Expected policy stance

A vaccine against iNTS would be particularly beneficial to children in endemic areas. Therefore, routine vaccination of children in these regions is a likely strategy. A vaccine would also potentially be used as a travellers’ vaccine.

There are reasonable arguments that would suggest policy support for an iNTS vaccine. NTS infection has a greater incidence than S. Typhi infection, and higher mortality than S. Paratyphi infection ³¹. Experts also cite support from WHO as a reason to anticipate policy support for a vaccine targeting iNTS, with one expert stating that “WHO has a programme to support non-typhoidal vaccines for Salmonella infections” ²⁸.

Scoring: Based on the above analysis, expected policy stance was categorised as medium (score of 1 out of 2).

Payer, government or Gavi support

Payers in high-income countries are unlikely to support vaccination against iNTS due to the low burden of disease in these regions. However, given the high incidence of iNTS in endemic regions, a travellers’ vaccine might be endorsed. Support for an iNTS vaccine is also unlikely in non-endemic middle-income countries, although support for use as a travellers’ vaccine could be possible.

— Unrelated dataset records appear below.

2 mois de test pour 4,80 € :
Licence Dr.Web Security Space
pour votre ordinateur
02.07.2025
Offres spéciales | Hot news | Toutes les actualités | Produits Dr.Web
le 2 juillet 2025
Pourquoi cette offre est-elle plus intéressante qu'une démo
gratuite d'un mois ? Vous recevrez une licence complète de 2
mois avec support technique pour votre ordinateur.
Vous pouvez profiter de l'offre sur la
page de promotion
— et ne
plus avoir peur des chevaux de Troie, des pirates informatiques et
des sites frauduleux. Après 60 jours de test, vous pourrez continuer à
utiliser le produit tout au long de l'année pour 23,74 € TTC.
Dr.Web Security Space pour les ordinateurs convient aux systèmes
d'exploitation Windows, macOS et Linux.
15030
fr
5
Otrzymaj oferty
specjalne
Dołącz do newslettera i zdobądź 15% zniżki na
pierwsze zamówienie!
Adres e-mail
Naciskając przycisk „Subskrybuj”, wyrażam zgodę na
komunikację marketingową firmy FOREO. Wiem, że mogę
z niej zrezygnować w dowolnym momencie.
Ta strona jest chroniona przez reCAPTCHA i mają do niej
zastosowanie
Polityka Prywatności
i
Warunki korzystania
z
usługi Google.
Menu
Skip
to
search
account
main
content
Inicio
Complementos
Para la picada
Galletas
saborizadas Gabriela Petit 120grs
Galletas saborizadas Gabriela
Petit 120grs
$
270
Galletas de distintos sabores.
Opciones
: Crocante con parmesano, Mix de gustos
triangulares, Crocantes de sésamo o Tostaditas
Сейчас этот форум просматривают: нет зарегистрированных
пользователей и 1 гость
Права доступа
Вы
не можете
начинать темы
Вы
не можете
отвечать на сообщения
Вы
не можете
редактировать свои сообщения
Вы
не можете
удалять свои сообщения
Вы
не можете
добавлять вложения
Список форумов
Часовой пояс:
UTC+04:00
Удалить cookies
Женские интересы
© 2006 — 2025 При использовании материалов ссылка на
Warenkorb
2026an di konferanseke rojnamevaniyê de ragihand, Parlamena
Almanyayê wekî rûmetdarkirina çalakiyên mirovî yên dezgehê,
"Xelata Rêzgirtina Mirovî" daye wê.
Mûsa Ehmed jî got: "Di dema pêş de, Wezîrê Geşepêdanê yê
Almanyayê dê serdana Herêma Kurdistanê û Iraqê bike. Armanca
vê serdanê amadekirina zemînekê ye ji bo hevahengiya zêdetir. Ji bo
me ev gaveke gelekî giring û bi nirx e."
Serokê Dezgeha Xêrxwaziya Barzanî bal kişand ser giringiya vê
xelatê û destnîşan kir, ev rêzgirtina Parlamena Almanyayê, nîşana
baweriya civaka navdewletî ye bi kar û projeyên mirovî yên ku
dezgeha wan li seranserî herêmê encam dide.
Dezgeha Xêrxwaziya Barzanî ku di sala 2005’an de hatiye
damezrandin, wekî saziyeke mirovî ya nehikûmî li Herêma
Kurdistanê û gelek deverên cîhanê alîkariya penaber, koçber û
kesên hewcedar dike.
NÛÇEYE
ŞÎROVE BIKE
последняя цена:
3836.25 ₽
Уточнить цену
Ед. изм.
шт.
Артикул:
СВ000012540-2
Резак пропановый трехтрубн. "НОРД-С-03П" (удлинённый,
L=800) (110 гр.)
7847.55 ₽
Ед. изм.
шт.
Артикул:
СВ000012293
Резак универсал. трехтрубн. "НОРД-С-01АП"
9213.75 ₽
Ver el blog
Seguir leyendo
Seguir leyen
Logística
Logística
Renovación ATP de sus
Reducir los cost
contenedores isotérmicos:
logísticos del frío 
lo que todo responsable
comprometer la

In low-income countries, an iNTS vaccine would align with Gavi’s aim to reduce mortality and invest in diseases where there is a disproportionate impact amongst vulnerable groups. The burden of iNTS is concentrated in African countries, a high proportion of which have Gavi support. A combination vaccine against enteric diseases could further attractiveness of an iNTS vaccine.

Scoring: Based on the above analysis, payer, government, or Gavi support was categorised as high (score of 2 out of 2).

Barriers to uptake

No new touchpoints or changes to existing clinical practices would be required for iNTS vaccination, as it would be included as part of childhood vaccination programmes or travellers’ vaccination. However, because the burden is predominantly in Africa, the implementation of vaccination programmes may require additional infrastructure for storage and supply chain ²⁸.

Scoring: Based on the above analysis, barriers to uptake was categorised as fairly low (score of 1.5 out of 2).

Commercial attractiveness

The commercial attractiveness of an iNTS vaccine is limited by the likelihood of restricted demand in high- and middle-income countries where it would be used only as a travel vaccine, coupled with uncertainty surrounding the likelihood of Gavi support in low-income countries.

Scoring: Based on the above analysis, commercial attractiveness was categorised as medium (score of 1 out of 2).

Recommendations

Primary recommendation

The primary recommendation is to encourage and accelerate clinical development. Key funders of enteric disease research should be encouraged to support clinical trials for promising vaccine candidates. Although the pipeline appears weak, there are pre-clinical candidates in development that are not listed in official databases. Thus it is stronger than it appears. Additionally, iNTS is a relatively well characterised pathogen, sharing commonalties with S. Typhi, which has demonstrated proof of principle for vaccine development. With greater focus of resources and expertise, candidates could be accelerated through the value chain with relative speed. Opportunities for funders to strategically coordinate efforts facilitating the pooling of resources and funding of later stage trials for iNTS should also be encouraged. Funders should also support technical advancements that enable cheaper vaccine production to ensure uptake in low-income countries. These may include less expensive conjugation methods and GMMA.

Secondary recommendations

A secondary recommendation is to better understand the epidemiology and burden of iNTS. A better understanding of the global and regional burden of iNTS infection is needed to inform policy making and increase the likelihood of Gavi support. Rates of misdiagnosis are high for enteric disease, and treatment may be empiric, so it is important to conduct high-quality studies using laboratory-based diagnostic techniques to provide a more accurate picture of the disease burden ^75,341. According to experts, efforts at IHME are currently underway to establish a better fact base on disease burden of iNTS ²⁸, an important step toward better understanding of the burden of disease.